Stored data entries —
========

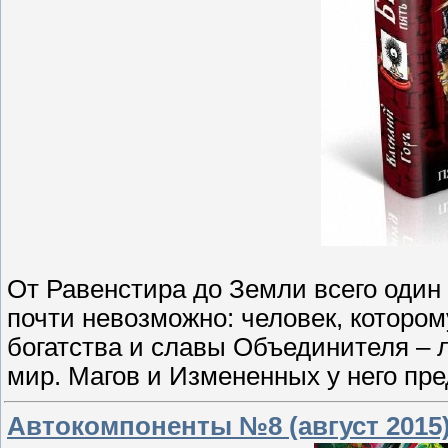
От Равенстира до Земли всего один 
почти невозможно: человек, которо
богатства и славы Объединителя – 
мир. Магов и Измененных у него пре
Автокомпоненты №8 (август 2015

========

Description of the task —
Output the entries above verbatim, with no picture included.

Task solution —
От Равенстира до Земли всего один 
почти невозможно: человек, которо
богатства и славы Объединителя – 
мир. Магов и Измененных у него пре
Автокомпоненты №8 (август 2015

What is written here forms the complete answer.